- English-language cover art
- Developer: Atlus
- Publishers: JP: Atlus; NA: Atlus USA; PAL: Deep Silver;
- Director: Shigeo Komori
- Producer: Shinjiro Takata
- Designer: Masaru Watanabe
- Programmer: Yoshihiro Komori
- Artists: Yuji Himukai; Shin Nagasawa; Hiroshi Sasazu;
- Composer: Yuzo Koshiro
- Series: Etrian Odyssey
- Platform: Nintendo 3DS
- Release: JP: August 4, 2016; NA: October 17, 2017; PAL: November 3, 2017;
- Genres: Role-playing, dungeon crawler
- Mode: Single-player

= Etrian Odyssey V =

2016 video game

Etrian Odyssey V: Beyond the Myth (Note: Known in Japan as Sekaiju no Meikyū V: Nagaki Shinwa no Hate (世界樹の迷宮V 長き神話の果て, lit. Yggdrasil Labyrinth V: The End of a Long Myth)) is a dungeon crawler role-playing video game developed and published by Atlus for the Nintendo 3DS. The game was released in Japan in August 2016, in North America in October 2017, and in the PAL region the following month.

== Synopsis ==
=== Setting and characters ===
The game takes place on the continent of Arcania, which contains its own Yggdrasil Tree. According to legend, any wish will be granted upon reaching its top, resulting in a great deal of adventurers challenging its dungeons. While each of the land's four races have their own belief regarding what resides at the top of the tree, none have actually seen it for themselves. The city of Iorys, near the base of the tree, is where people become official adventurers, and gain permission to explore the labyrinth.

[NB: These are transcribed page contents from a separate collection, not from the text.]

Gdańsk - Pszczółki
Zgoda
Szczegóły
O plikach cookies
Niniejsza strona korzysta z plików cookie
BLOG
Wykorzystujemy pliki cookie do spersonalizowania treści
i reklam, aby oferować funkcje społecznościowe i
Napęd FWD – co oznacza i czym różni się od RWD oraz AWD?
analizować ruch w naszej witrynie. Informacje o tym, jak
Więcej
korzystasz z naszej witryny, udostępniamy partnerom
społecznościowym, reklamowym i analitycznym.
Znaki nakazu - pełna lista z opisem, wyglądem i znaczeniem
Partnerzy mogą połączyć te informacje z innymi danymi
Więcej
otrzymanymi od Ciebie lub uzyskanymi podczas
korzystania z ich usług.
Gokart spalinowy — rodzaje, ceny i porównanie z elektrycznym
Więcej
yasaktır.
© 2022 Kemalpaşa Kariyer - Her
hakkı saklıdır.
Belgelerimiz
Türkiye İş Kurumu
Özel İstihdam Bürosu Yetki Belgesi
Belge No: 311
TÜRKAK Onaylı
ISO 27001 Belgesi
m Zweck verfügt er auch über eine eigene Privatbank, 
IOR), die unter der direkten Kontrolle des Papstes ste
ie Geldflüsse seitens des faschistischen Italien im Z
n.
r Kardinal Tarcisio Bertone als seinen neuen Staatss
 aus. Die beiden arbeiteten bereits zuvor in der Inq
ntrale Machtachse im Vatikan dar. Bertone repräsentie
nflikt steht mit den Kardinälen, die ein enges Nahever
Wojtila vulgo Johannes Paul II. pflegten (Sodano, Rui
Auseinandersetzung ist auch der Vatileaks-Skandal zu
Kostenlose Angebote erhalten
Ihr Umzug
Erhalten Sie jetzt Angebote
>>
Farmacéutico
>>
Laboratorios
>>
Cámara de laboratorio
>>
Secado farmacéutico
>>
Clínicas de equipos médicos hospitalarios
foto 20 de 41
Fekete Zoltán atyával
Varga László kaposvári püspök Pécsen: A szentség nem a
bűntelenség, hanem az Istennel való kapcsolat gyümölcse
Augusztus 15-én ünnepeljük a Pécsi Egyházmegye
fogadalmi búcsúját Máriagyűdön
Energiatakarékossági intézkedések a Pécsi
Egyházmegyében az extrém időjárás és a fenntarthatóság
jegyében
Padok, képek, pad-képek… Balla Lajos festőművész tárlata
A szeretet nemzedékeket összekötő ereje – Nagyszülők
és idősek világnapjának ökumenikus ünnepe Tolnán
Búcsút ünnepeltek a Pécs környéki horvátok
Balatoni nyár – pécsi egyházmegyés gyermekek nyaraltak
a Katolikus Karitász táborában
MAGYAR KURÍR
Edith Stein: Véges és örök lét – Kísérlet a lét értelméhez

The continent's four races are Earthlains, or humans, Celestrians, who are similar to elves and are skilled with magic, Therians, kemonomimi with physical prowess, and Brounies, diminutive, dwarf-like people with significant medical, mercantile and botanist skills. While each class is normally exclusive to a certain race, through reclassing, any race can learn any class.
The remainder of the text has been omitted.